* [WORK REQUEST] Give back an exact copy of the lines in the records below, from the line that has "Bedst anmeldte webshops" through the line that has "Du kunne ligeledes", and nothing besides.

[[ INPUT, beginning ]]

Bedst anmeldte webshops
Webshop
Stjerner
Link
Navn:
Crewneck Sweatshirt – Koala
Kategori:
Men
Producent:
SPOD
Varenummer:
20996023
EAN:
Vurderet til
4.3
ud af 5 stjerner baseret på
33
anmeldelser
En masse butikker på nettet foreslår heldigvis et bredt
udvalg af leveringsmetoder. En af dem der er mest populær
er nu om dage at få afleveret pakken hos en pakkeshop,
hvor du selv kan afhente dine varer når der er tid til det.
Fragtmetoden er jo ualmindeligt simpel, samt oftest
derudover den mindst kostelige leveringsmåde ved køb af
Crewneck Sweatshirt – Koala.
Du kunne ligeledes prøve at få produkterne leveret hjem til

[[ INPUT, end ]]
[[ INPUT, beginning ]]

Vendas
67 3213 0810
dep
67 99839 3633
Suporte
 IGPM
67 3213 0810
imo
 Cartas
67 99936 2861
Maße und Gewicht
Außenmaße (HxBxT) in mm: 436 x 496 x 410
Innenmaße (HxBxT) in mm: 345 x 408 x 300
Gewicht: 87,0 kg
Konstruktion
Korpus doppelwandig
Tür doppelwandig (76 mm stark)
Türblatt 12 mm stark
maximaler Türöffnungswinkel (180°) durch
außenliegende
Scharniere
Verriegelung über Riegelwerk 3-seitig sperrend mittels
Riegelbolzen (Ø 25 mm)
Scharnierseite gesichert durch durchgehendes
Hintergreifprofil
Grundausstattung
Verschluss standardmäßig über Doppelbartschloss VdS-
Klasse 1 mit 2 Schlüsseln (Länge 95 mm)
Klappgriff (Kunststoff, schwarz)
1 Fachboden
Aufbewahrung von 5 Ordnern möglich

[[ INPUT, end ]]

* [TASK RESPONSE]
Bedst anmeldte webshops
Webshop
Stjerner
Link
Navn:
Crewneck Sweatshirt – Koala
Kategori:
Men
Producent:
SPOD
Varenummer:
20996023
EAN:
Vurderet til
4.3
ud af 5 stjerner baseret på
33
anmeldelser
En masse butikker på nettet foreslår heldigvis et bredt
udvalg af leveringsmetoder. En af dem der er mest populær
er nu om dage at få afleveret pakken hos en pakkeshop,
hvor du selv kan afhente dine varer når der er tid til det.
Fragtmetoden er jo ualmindeligt simpel, samt oftest
derudover den mindst kostelige leveringsmåde ved køb af
Crewneck Sweatshirt – Koala.
Du kunne ligeledes prøve at få produkterne leveret hjem til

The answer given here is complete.